Cellulose最新文献

Over the last years, the potential of cellulose nanocrystals (CNCs) and cellulose nanofibrils (CNFs) as fillers in polymers for mechanical reinforcement and extending the operation lifespan of materials is highlighted. Here, we investigate the inclusion of CNCs and CNFs with two distinct functional groups (TEMPO-oxidized, or solely having hydroxyl groups) as nanofillers into cellulose acetate films. Solution blow spinning has been utilized as a novel approach to fabricate composite materials from renewable carbon feedstocks, and the resulting structural, morphological and mechanical properties were evaluated. A maximum concentration of 5 wt% was found for CNCs while this was lower for CNFs, 2.5 wt%, to achieve uninterrupted processing of composite materials via SBS. All-cellulose composites showed differences in morphological features depending on the nanofiller type.

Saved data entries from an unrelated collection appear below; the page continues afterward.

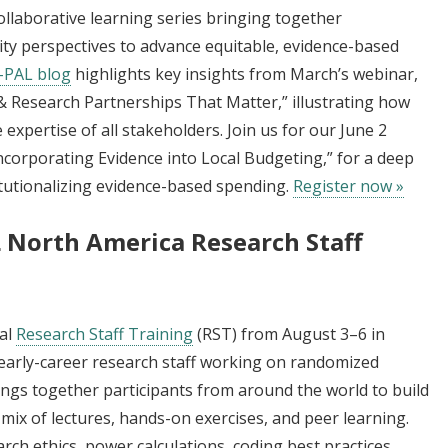
collaborative learning series bringing together
y perspectives to advance equitable, evidence-based
J-PAL blog
highlights key insights from March’s webinar,
 Research Partnerships That Matter,” illustrating how
expertise of all stakeholders. Join us for our June 2
ncorporating Evidence into Local Budgeting,” for a deep
titutionalizing evidence-based spending.
Register now »
L North America Research Staff
ual
Research Staff Training
(RST) from August 3–6 in
early-career research staff working on randomized
rings together participants from around the world to build
a mix of lectures, hands-on exercises, and peer learning.
arch ethics, power calculations, coding best practices,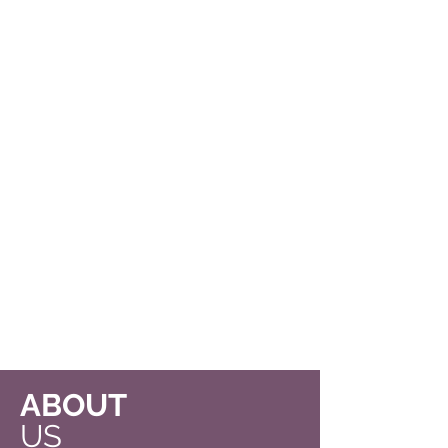
ABOUT
US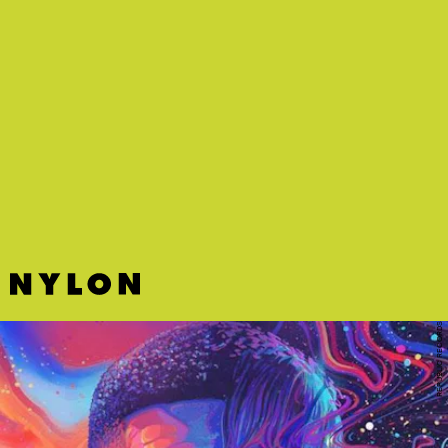
REPUBLIC RECORDS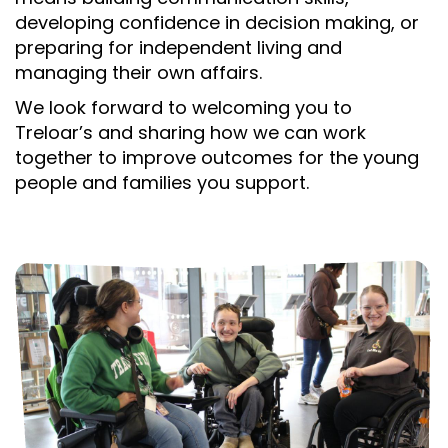
developing confidence in decision making, or
preparing for independent living and
managing their own affairs.
We look forward to welcoming you to
Treloar’s and sharing how we can work
together to improve outcomes for the young
people and families you support.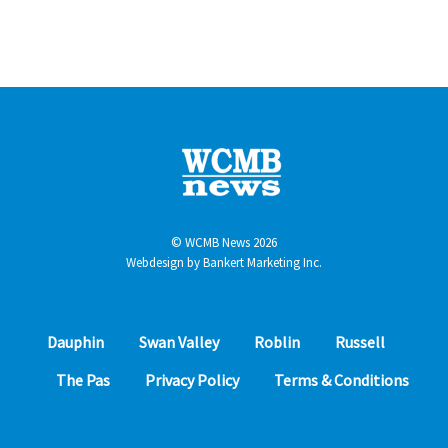
© WCMB News 2026
Webdesign by
Bankert Marketing Inc.
Dauphin
Swan Valley
Roblin
Russell
The Pas
Privacy Policy
Terms & Conditions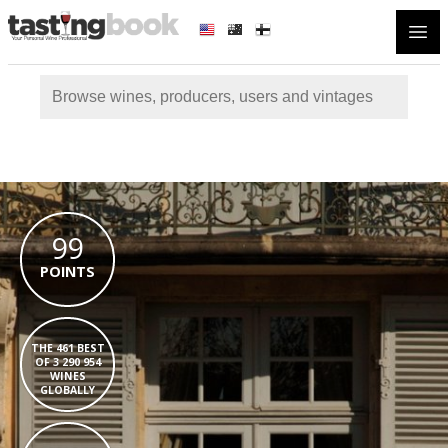
Open
99
POINTS
THE 461 BEST
OF 3 290 954
WINES
GLOBALLY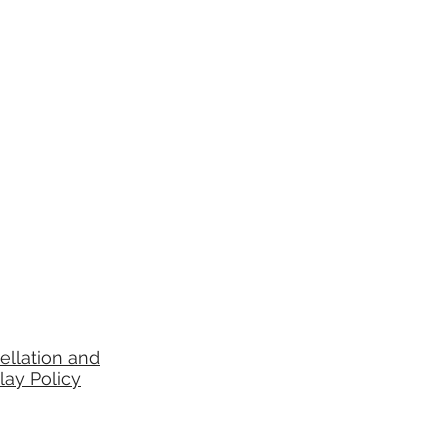
ellation and
lay Policy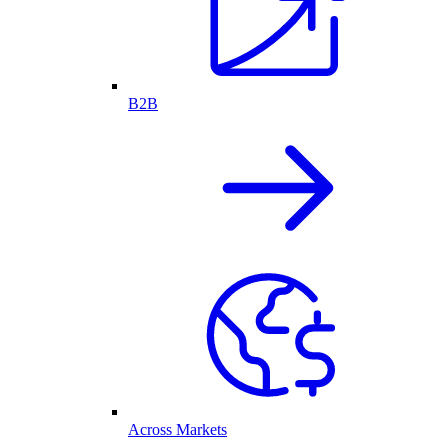
B2B
Across Markets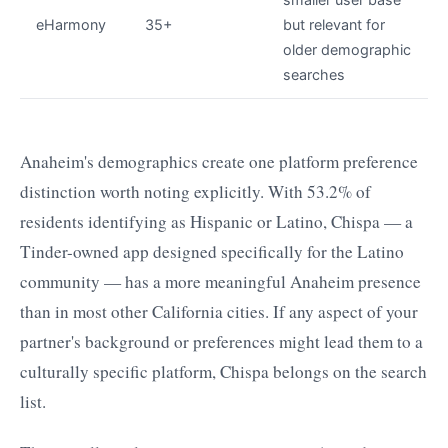
eHarmony
35+
but relevant for
older demographic
searches
Anaheim's demographics create one platform preference
distinction worth noting explicitly. With 53.2% of
residents identifying as Hispanic or Latino, Chispa — a
Tinder-owned app designed specifically for the Latino
community — has a more meaningful Anaheim presence
than in most other California cities. If any aspect of your
partner's background or preferences might lead them to a
culturally specific platform, Chispa belongs on the search
list.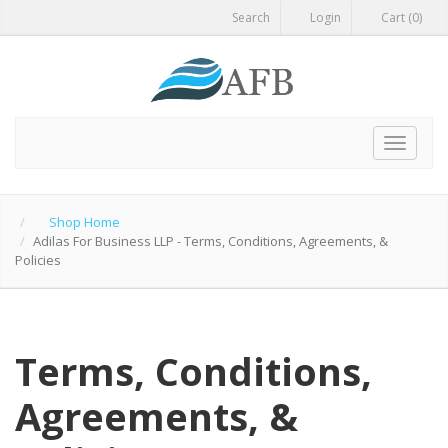
Search
Login
Cart (0)
Toggle
navigat
Shop Home
Adilas For Business LLP - Terms, Conditions, Agreements, &
Policies
Terms, Conditions,
Agreements, &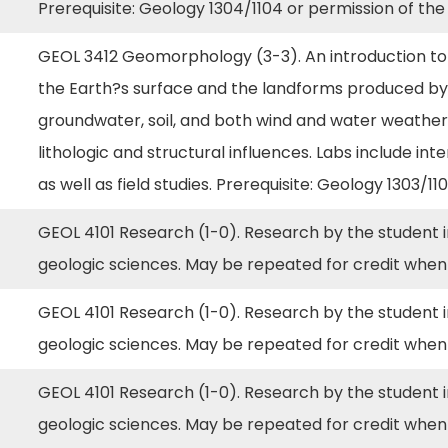
Prerequisite: Geology 1304/1104 or permission of the
GEOL 3412 Geomorphology (3-3). An introduction to 
the Earth?s surface and the landforms produced by th
groundwater, soil, and both wind and water weatheri
lithologic and structural influences. Labs include i
as well as field studies. Prerequisite: Geology 1303/11
GEOL 4101 Research (1-0). Research by the student in
geologic sciences. May be repeated for credit when
GEOL 4101 Research (1-0). Research by the student in
geologic sciences. May be repeated for credit when
GEOL 4101 Research (1-0). Research by the student in
geologic sciences. May be repeated for credit when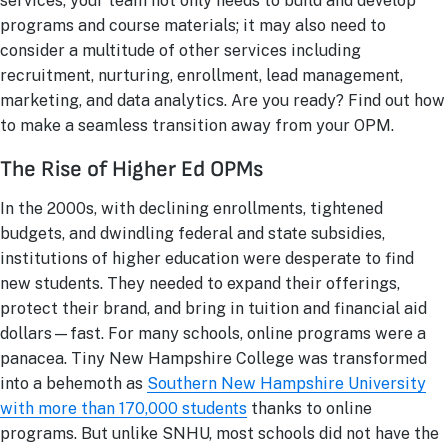
services, your team not only needs to build and develop
programs and course materials; it may also need to
consider a multitude of other services including
recruitment, nurturing, enrollment, lead management,
marketing, and data analytics. Are you ready? Find out how
to make a seamless transition away from your OPM.
The Rise of Higher Ed OPMs
In the 2000s, with declining enrollments, tightened
budgets, and dwindling federal and state subsidies,
institutions of higher education were desperate to find
new students. They needed to expand their offerings,
protect their brand, and bring in tuition and financial aid
dollars—fast. For many schools, online programs were a
panacea. Tiny New Hampshire College was transformed
into a behemoth as
Southern New Hampshire University
with more than 170,000 students
thanks to online
programs. But unlike SNHU, most schools did not have the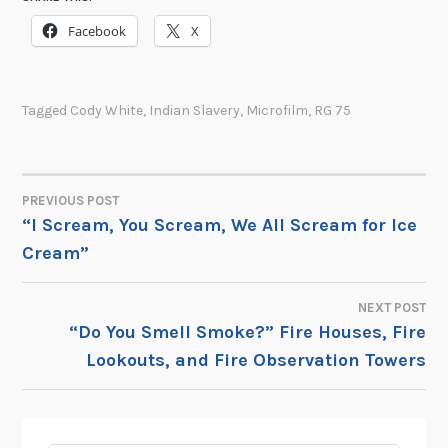
Facebook
X
Tagged
Cody White
,
Indian Slavery
,
Microfilm
,
RG 75
PREVIOUS POST
POST
“I Scream, You Scream, We All Scream for Ice
Cream”
NAVIGATION
NEXT POST
“Do You Smell Smoke?” Fire Houses, Fire
Lookouts, and Fire Observation Towers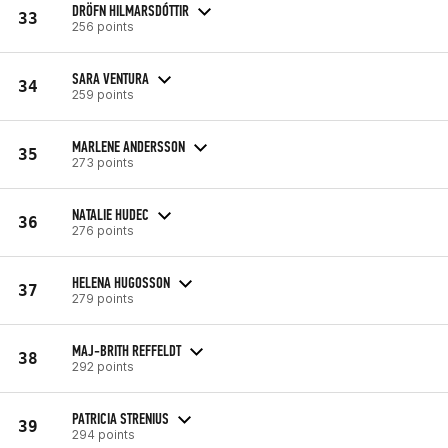
DRÖFN HILMARSDÓTTIR
33
256 points
SARA VENTURA
34
259 points
MARLENE ANDERSSON
35
273 points
NATALIE HUDEC
36
276 points
HELENA HUGOSSON
37
279 points
MAJ-BRITH REFFELDT
38
292 points
PATRICIA STRENIUS
39
294 points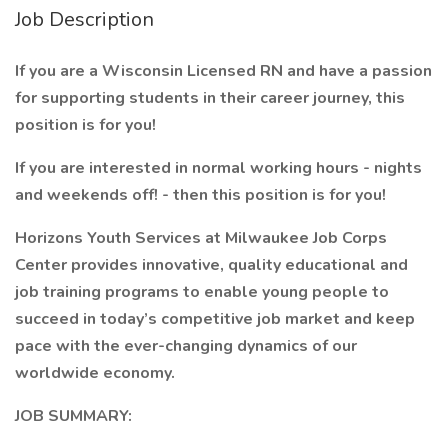
Job Description
If you are a Wisconsin Licensed RN and have a passion
for supporting students in their career journey, this
position is for you!
If you are interested in normal working hours - nights
and weekends off! - then this position is for you!
Horizons Youth Services at Milwaukee Job Corps
Center provides innovative, quality educational and
job training programs to enable young people to
succeed in today’s competitive job market and keep
pace with the ever-changing dynamics of our
worldwide economy.
JOB SUMMARY: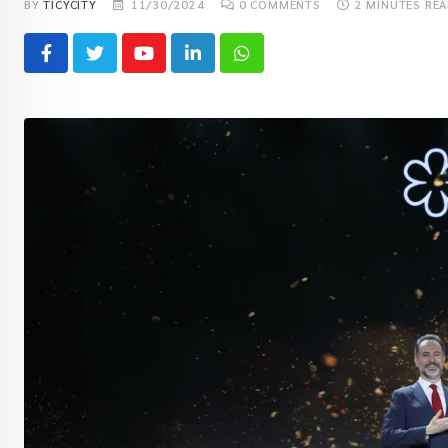
BY
TICYCITY
11/30/2024
0
COMMENTS
2 MINUTES RE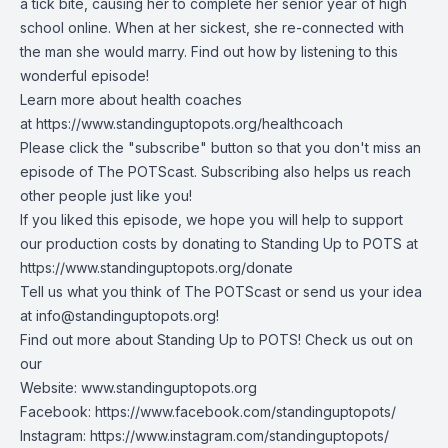
a tick bite, causing her to complete her senior year of high
school online. When at her sickest, she re-connected with
the man she would marry. Find out how by listening to this
wonderful episode!
Learn more about health coaches
at
https://www.standinguptopots.org/healthcoach
Please click the "subscribe" button so that you don't miss an
episode of The POTScast. Subscribing also helps us reach
other people just like you!
If you liked this episode, we hope you will help to support
our production costs by donating to Standing Up to POTS at
https://www.standinguptopots.org/donate
Tell us what you think of The POTScast or send us your idea
at
info@standinguptopots.org
!
Find out more about Standing Up to POTS! Check us out on
our
Website:
www.standinguptopots.org
Facebook:
https://www.facebook.com/standinguptopots/
Instagram:
https://www.instagram.com/standinguptopots/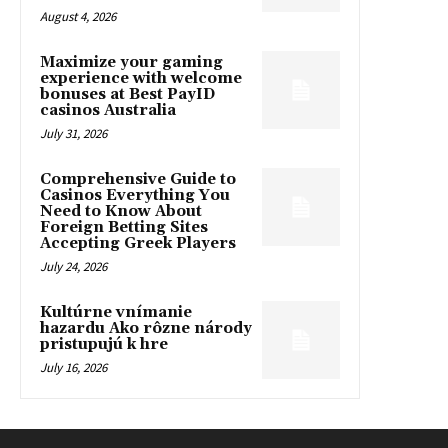
August 4, 2026
Maximize your gaming
experience with welcome
bonuses at Best PayID
casinos Australia
July 31, 2026
Comprehensive Guide to
Casinos Everything You
Need to Know About
Foreign Betting Sites
Accepting Greek Players
July 24, 2026
Kultúrne vnímanie
hazardu Ako rôzne národy
pristupujú k hre
July 16, 2026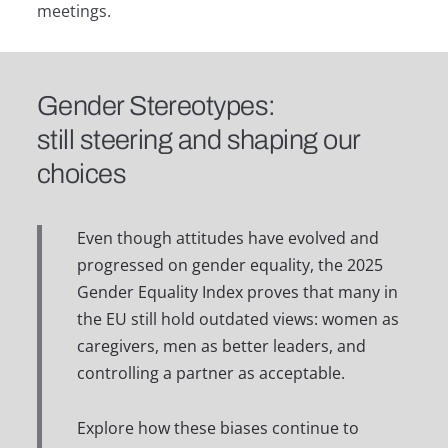
meetings.
Gender Stereotypes:
still steering and shaping our
choices
Even though attitudes have evolved and
progressed on gender equality, the 2025
Gender Equality Index proves that many in
the EU still hold outdated views: women as
caregivers, men as better leaders, and
controlling a partner as acceptable.
Explore how these biases continue to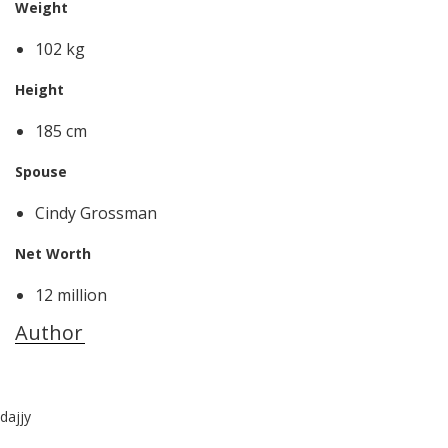
Weight
102 kg
Height
185 cm
Spouse
Cindy Grossman
Net Worth
12 million
Author
dajjy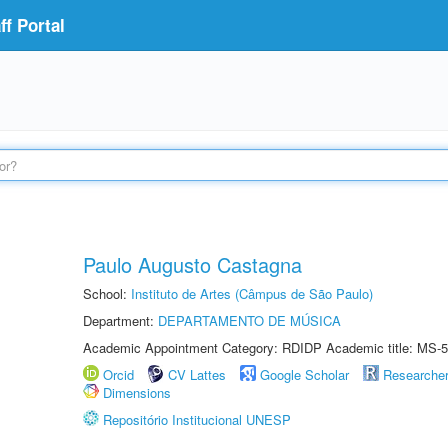
f Portal
Paulo Augusto Castagna
School:
Instituto de Artes (Câmpus de São Paulo)
Department:
DEPARTAMENTO DE MÚSICA
Academic Appointment Category: RDIDP Academic title: MS-5
Orcid
CV Lattes
Google Scholar
Researche
Dimensions
Repositório Institucional UNESP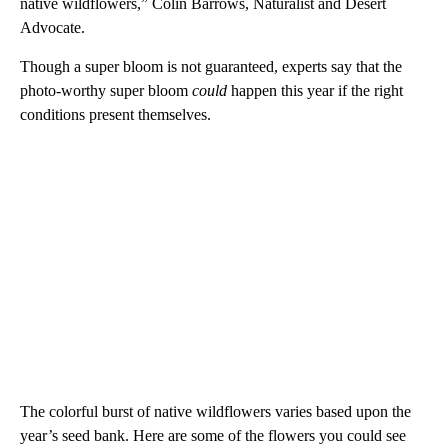
native wildflowers,” Colin Barrows, Naturalist and Desert
Advocate.
Though a super bloom is not guaranteed, experts say that the
photo-worthy super bloom
could
happen this year if the right
conditions present themselves.
The colorful burst of native wildflowers varies based upon the
year’s seed bank. Here are some of the flowers you could see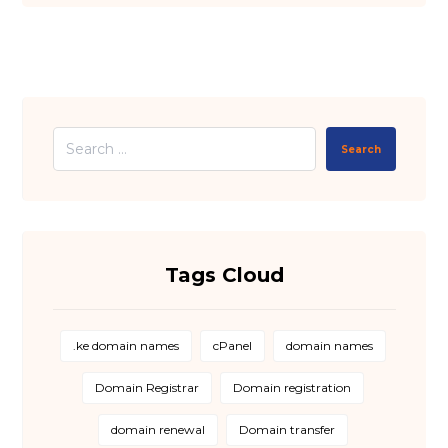
Search
Tags Cloud
.ke domain names
cPanel
domain names
Domain Registrar
Domain registration
domain renewal
Domain transfer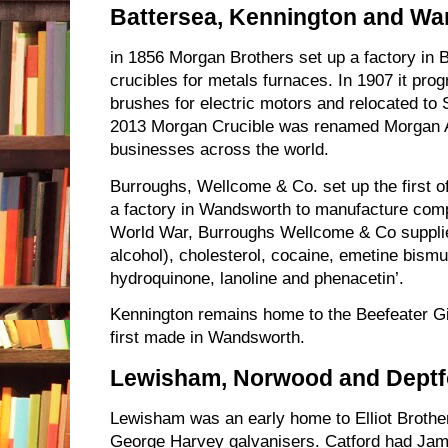
Battersea, Kennington and W
in 1856 Morgan Brothers set up a factory in 
crucibles for metals furnaces. In 1907 it pr
brushes for electric motors and relocated to 
2013 Morgan Crucible was renamed Morgan A
businesses across the world.
Burroughs, Wellcome & Co. set up the first offi
a factory in Wandsworth to manufacture comp
World War, Burroughs Wellcome & Co supplied
alcohol), cholesterol, cocaine, emetine bismut
hydroquinone, lanoline and phenacetin’.
Kennington remains home to the Beefeater Gin
first made in Wandsworth.
Lewisham, Norwood and Deptf
Lewisham was an early home to Elliot Broth
George Harvey galvanisers. Catford had Ja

Interestingly, a low loading of CNCs (1.5 wt%) increases the strength at break by 30%, while the inclusion of CNFs in a same amount deteriorates the mechanical properties. However, further increase to 2.5 wt% CNFs provides enhanced tensile strength and elastic modulus values. The largest improvements in elongation at break and strength at break is achieved with the inclusion of 2.5 wt% TEMPO-oxidized cellulose nanofibrils. Microscopic analysis after fracture reveals coral-like structured films, providing a unique mechanical behavior. Overall, the results point out that TEMPO-oxidized CNFs are efficient reinforcements to fabricate renewable carbon-containing composite materials with improved mechanical performance. The proposed SBS processing offers a unique advantage in the fabrication of highly flexible cellulose-based films, eliminating the need for plasticizers or additional additives.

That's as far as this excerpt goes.